Frost & Sullivan has looked at the future of microjobs, and anticipates several notable shifts occurring in the coming decade:

Rise of wages

A historical problem with the microjob market has been the low wages paid to workers. These can be as low as $.01 per task, with studies showing that many workers make around two dollars an hour.  While this is not terrible pay in developing countries, it is far below the minimum wage in countries like the United States.  A key shift that we are starting to see is the push by platforms and microjob employers towards higher pay – meeting minimum wage standards and working towards a livable wage. This shift has been driven by regulations and worker outcry, but also by the employers and platforms themselves as they are increasingly valuing the quality of output and working to compete against other platforms for workers.

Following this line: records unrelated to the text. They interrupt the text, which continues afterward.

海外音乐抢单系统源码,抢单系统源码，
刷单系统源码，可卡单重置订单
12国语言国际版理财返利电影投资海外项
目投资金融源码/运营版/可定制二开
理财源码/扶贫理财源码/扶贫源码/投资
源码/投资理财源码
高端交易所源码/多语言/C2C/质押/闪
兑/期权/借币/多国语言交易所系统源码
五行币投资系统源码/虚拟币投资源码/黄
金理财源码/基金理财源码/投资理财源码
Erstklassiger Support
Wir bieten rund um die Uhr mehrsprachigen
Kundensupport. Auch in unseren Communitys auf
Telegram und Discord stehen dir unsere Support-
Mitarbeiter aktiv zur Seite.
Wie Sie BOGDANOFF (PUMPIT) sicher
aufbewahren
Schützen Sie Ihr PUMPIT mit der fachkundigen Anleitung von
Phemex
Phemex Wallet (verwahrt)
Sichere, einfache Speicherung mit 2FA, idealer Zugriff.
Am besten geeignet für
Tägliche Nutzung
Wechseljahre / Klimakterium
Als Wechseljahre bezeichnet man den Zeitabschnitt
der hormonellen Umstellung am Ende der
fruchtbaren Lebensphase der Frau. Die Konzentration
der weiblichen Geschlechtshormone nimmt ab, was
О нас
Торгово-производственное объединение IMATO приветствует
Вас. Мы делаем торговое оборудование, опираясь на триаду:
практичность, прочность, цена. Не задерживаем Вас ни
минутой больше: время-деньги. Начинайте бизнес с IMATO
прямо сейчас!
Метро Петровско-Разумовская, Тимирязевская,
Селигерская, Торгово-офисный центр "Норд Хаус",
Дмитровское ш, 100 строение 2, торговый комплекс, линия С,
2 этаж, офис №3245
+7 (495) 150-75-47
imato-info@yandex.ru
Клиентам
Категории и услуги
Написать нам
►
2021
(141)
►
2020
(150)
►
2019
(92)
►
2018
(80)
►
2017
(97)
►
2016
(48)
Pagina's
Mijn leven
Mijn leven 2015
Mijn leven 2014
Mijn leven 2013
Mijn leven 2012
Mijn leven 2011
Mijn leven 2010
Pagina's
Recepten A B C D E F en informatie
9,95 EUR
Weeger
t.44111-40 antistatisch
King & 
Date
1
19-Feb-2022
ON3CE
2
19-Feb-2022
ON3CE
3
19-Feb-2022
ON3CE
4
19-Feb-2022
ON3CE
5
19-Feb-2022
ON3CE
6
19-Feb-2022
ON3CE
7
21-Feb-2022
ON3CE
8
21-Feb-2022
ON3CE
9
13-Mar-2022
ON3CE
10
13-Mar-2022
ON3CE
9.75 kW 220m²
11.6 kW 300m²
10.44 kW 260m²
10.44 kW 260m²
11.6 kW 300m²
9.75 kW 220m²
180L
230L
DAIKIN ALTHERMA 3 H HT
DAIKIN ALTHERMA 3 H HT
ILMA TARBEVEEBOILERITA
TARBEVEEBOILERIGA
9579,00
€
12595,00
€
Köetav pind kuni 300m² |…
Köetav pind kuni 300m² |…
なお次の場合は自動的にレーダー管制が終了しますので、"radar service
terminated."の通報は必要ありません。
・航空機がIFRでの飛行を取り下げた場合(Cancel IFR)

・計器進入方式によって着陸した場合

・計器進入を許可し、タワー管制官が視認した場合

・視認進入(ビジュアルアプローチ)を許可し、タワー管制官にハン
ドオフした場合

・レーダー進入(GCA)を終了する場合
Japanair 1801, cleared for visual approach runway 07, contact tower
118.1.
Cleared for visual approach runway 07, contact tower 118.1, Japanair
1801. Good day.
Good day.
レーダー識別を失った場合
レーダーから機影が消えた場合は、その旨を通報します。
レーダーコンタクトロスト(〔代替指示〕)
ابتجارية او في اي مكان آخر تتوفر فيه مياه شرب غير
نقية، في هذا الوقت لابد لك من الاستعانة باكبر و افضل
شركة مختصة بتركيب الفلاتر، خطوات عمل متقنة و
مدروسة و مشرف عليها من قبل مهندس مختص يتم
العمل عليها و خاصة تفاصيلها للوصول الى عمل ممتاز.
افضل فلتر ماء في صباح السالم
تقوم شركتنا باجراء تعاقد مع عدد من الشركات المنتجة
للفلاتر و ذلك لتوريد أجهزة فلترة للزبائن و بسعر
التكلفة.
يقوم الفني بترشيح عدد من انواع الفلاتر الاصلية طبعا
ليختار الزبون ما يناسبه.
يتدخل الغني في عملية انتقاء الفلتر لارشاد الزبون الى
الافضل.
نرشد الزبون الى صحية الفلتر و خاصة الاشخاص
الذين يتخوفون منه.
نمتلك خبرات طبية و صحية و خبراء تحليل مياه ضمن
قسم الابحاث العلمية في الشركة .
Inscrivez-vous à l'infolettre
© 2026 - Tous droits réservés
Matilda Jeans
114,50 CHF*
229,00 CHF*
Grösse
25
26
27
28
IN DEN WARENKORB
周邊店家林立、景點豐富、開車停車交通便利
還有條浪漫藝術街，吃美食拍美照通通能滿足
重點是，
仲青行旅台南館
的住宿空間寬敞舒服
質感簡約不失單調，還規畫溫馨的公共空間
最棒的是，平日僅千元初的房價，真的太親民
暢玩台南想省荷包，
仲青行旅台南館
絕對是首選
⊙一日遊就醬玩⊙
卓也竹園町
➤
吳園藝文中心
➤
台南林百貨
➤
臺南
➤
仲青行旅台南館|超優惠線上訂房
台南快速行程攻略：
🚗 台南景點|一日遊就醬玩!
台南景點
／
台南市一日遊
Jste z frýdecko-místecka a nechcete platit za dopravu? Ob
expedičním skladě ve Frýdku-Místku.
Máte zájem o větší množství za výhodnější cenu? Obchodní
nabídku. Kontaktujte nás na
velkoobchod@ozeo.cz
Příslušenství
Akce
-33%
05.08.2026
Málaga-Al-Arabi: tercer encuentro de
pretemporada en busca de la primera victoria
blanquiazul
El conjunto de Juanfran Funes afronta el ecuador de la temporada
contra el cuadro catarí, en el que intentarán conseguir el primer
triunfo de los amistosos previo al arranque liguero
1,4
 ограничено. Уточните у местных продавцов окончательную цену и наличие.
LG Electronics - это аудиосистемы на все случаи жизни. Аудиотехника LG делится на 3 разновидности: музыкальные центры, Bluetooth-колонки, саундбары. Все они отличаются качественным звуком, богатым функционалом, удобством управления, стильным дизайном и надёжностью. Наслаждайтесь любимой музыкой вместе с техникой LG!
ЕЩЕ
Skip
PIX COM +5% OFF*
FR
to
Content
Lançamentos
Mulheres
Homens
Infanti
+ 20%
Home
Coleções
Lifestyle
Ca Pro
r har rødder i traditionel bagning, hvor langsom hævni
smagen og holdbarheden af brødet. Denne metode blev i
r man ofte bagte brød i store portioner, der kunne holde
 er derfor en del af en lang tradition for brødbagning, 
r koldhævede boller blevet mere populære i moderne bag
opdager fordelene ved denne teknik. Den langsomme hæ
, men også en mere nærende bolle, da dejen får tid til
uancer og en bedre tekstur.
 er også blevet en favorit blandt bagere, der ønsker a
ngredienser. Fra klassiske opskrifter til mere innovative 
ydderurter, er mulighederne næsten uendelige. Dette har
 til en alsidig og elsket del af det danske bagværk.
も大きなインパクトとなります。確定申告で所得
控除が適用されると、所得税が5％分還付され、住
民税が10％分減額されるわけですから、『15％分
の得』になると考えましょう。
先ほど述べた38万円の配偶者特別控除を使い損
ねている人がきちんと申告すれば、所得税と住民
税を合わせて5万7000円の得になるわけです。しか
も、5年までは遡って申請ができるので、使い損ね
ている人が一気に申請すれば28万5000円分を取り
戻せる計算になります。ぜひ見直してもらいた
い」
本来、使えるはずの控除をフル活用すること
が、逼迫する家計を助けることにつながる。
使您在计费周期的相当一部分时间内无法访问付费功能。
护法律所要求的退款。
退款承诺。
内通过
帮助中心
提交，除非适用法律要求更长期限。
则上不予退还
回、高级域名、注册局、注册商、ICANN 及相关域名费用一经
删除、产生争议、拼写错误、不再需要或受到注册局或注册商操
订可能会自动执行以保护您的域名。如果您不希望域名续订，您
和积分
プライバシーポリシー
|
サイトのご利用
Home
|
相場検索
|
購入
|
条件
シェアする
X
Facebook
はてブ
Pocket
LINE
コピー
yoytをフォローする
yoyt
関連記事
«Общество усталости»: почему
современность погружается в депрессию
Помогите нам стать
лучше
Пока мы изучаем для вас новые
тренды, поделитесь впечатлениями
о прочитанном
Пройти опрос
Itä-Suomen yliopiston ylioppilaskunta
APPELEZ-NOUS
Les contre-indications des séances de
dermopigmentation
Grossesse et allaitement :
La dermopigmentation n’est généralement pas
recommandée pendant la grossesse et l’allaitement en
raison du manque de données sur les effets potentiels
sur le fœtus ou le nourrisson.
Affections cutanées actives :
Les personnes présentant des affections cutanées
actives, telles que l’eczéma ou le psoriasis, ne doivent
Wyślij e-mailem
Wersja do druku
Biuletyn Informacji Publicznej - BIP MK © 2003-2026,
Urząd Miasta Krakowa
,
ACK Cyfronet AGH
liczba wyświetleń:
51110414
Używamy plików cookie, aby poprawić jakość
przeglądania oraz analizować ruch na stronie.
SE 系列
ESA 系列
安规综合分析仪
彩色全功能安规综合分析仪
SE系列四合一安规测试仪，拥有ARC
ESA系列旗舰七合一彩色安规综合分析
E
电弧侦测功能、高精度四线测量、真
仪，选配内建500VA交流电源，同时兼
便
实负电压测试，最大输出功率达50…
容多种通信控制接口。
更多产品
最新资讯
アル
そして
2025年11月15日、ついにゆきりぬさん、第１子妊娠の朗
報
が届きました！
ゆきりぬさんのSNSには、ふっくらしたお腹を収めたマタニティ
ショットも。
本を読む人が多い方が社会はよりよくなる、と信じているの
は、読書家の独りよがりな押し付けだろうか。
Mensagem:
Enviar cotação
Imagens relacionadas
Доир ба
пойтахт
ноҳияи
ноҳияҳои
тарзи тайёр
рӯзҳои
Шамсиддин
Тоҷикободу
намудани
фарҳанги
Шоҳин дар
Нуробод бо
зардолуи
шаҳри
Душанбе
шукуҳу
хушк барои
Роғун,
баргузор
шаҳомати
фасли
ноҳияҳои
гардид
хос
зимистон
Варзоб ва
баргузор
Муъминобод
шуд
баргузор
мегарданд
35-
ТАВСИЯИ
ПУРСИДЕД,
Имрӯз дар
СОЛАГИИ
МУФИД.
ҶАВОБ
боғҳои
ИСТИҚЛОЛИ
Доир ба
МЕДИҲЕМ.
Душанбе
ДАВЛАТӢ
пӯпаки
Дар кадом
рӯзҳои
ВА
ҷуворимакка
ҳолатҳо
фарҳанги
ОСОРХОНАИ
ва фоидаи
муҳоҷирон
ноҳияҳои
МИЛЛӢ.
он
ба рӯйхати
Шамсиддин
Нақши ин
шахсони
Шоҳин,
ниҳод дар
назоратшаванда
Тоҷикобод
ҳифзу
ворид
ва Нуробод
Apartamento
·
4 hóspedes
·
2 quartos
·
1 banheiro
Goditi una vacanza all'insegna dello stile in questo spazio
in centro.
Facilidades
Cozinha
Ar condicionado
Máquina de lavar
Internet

Rise of digitally savvy younger generations and growth of the elderly population

As younger generations come of age, particularly Gen Z, they have a high degree of digital-savvy and the ability to adopt new working patterns quickly and effectively. They also increasingly look for opportunities for employment flexibility, particularly when working around school schedules and the like. As the microjob market evolves to changing needs, these workers are able to fluidly transition to new modes of microtasking, for example, those tied to the internet of things space.

Alternately, the rise of the elderly population is likely to grow this market. Globally the elderly population is set to reach hyper aging status by 2030 – that is, at least 20% of the population is over the age of 65. In the US, a majority of those set to retire do not feel adequately prepared for retirement. This indicates that a large proportion of retirees will continue with some form of work into their later years.  Currently, micro-tasking does not have a large number of elderly workers, but due to these circumstances, and that the more digitally advanced Gen X population will also begin their retirement, there is a high likelihood that this will shift. A requirement on the part of microtask platforms and employers will be to structure and provide jobs that meet the capabilities of the elderly population in order to facilitate this shift.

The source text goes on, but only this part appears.